# Reservation utility

I am self-studying contract theory using Bolton and Dewatripont (2005). It is meant for grad students, which might be why I am having a difficult time understanding basic terminology. Here is the problem:

Consider two agents, an employee and an employer.
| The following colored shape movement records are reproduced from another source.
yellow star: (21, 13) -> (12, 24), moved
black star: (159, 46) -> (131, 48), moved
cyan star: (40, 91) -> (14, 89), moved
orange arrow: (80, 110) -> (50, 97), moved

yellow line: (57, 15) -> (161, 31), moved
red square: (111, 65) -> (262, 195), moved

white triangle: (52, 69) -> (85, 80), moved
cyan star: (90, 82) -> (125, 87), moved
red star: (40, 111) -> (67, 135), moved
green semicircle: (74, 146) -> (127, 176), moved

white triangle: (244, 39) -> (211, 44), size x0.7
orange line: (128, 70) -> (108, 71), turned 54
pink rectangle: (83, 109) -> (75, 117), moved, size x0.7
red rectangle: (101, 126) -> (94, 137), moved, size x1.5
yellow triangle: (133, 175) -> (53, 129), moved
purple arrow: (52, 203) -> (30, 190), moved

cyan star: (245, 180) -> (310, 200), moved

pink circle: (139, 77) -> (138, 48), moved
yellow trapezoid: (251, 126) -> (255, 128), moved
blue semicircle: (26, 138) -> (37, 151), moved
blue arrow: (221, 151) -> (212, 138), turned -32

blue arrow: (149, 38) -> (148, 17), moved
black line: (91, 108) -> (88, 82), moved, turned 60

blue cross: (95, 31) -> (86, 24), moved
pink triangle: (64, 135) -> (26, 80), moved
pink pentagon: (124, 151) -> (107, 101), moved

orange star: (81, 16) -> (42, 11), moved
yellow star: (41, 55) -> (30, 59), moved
The employer's utility function is

$$U(l_1,t_1),$$

where $l_1$ is the amount of 'employee time' consumed and $t_1$ is the amount of output consumed by the employer.

The employee's utility function is

$$u(l_2,t_2),$$

where $l_2$ is the amount of `employee time' spent on leisure and $t_2$ is the amount consumed by the employee.
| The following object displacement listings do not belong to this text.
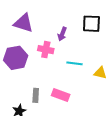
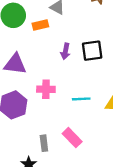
purple arrow: (62, 34) -> (65, 51), moved
pink rectangle: (61, 95) -> (72, 138), turned 36

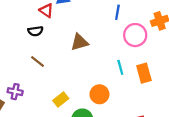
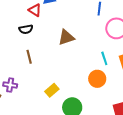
brown line: (38, 62) -> (29, 57), turned 40
orange circle: (99, 94) -> (97, 79), moved

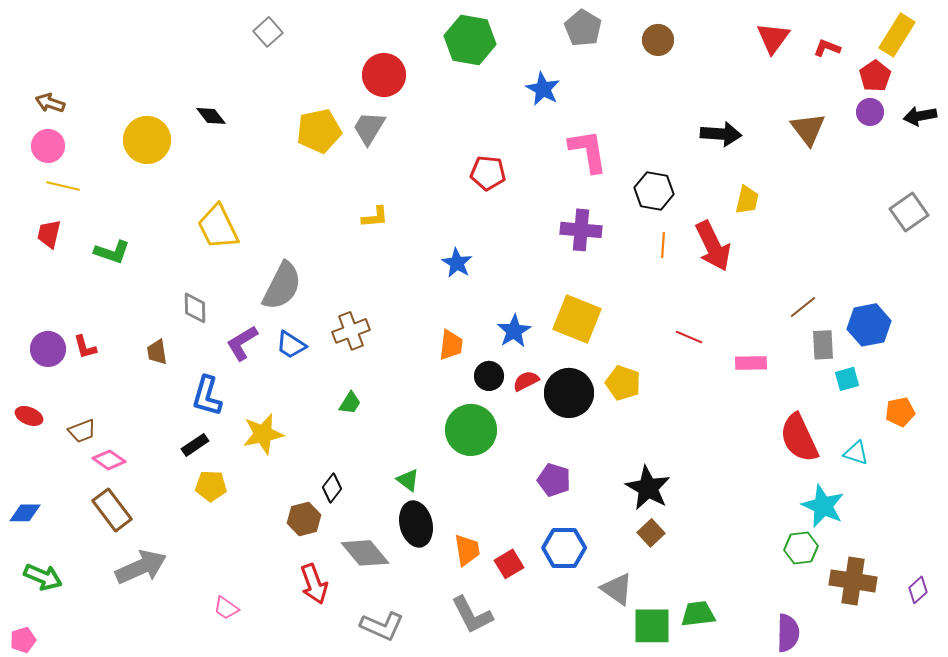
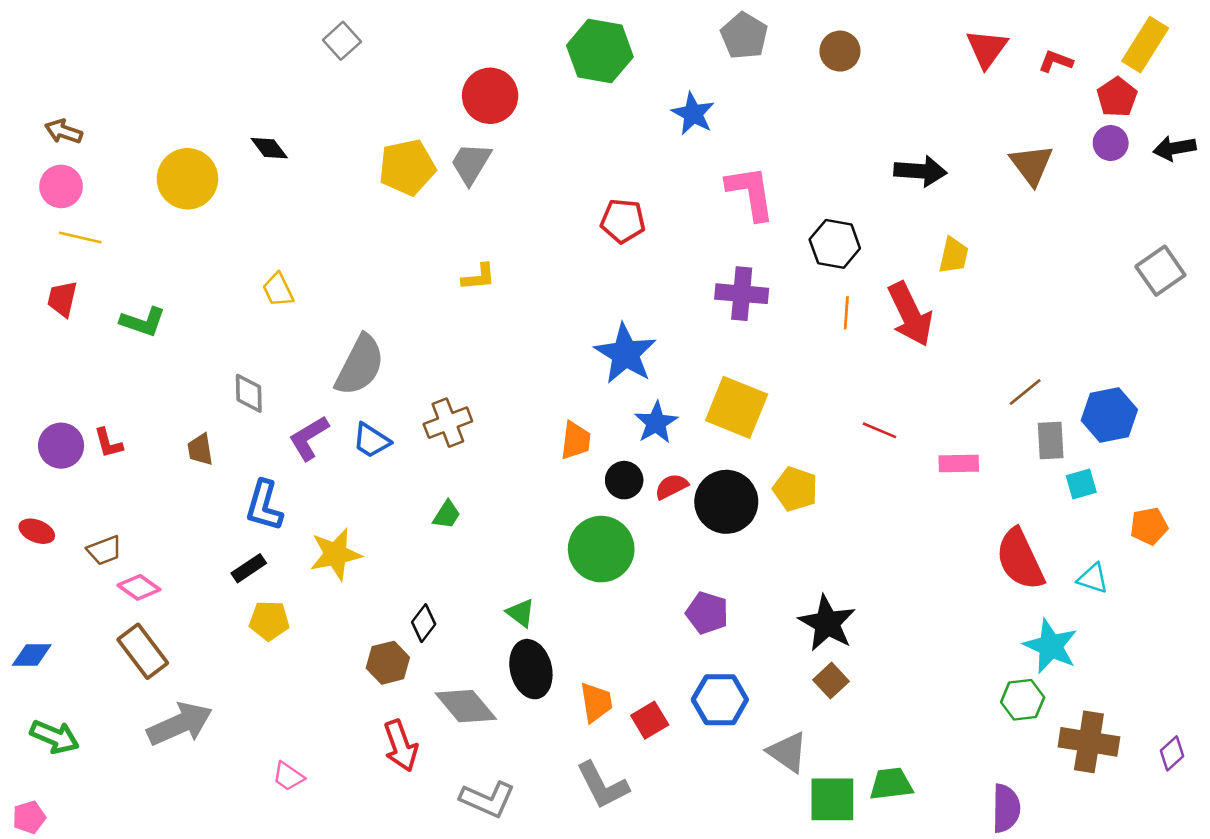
yellow trapezoid: (218, 227) -> (278, 290), size x0.6
blue star: (457, 263) -> (625, 354), moved, size x1.6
The initial endowments are

$$(\hat{l_{1}}, \hat{t_{1}}) = (0,1) \\ (\hat{l_{2}}, \hat{t_{2}}) = (1,0).$$

Without trading their respective utility levels are

$$\bar{U} = U(0,1) \\ \bar{u} = u(1,0).$$

Thus far I am able to follow.

Now if we want to maximize joint surplus, the authors set up the following maximization problem:

\begin{align} \text{max} \quad U(l_1,t_1) &+ \mu u(l_2,t_2) \\ \text{s.t.} \quad l_1 + l_2 &= \hat{l_1} + \hat{l_{2}} = 1 \\ t_1 + t_2 &= \hat{t_1} + \hat{t_{2}} = 1 \end{align}

My question is about the parameter $\mu$. The book says $\mu$ represents the individual's respective reservation utility levels, $\bar{U}$ and $\bar{u}$, and their relative bargaining strength.
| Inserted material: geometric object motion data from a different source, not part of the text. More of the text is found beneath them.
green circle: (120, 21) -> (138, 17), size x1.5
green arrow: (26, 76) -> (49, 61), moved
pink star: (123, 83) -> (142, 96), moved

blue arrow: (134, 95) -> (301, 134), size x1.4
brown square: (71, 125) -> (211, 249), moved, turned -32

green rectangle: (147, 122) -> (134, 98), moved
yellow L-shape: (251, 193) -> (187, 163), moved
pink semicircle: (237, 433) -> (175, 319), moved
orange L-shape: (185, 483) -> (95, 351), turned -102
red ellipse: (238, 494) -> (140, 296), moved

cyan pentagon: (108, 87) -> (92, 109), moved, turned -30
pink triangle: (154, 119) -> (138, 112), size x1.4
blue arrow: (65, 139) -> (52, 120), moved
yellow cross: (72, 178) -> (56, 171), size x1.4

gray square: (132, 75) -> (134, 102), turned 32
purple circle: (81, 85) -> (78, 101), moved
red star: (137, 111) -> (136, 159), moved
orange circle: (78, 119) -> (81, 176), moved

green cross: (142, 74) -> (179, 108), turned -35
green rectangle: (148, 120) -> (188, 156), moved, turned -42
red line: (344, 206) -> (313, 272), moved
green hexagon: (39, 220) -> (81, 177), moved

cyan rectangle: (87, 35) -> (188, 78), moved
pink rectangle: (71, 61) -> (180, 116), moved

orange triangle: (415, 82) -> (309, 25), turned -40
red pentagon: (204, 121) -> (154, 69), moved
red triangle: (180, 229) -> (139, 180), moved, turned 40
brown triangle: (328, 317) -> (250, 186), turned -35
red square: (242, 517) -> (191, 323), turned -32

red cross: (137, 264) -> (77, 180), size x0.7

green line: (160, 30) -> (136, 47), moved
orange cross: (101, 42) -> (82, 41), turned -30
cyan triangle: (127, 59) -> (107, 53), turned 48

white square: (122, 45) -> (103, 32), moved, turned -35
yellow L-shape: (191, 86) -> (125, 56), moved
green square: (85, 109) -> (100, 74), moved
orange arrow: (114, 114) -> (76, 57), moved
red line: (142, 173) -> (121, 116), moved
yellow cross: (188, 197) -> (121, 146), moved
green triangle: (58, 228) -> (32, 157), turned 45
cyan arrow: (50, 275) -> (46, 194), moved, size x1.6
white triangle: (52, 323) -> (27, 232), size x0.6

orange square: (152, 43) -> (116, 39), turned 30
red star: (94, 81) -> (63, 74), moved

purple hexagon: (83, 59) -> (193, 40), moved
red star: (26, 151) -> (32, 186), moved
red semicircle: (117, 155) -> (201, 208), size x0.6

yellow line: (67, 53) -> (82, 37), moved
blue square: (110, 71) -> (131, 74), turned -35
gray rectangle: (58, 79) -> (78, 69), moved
I don't understand what this means intuitively. Why do we even need to introduce $\mu$ if we simply want to maximise joint surplus? Why not just maximise the sum of respective utility's subject to the endowment constraints?

I suspect the $μ$ is introduced to account for the fact that no party can be forced to enter into a contract. Thus if we want to maximize the joint surplus that only works if both parties are willing to trade, and the parties are only willing to trade if it makes them both better off.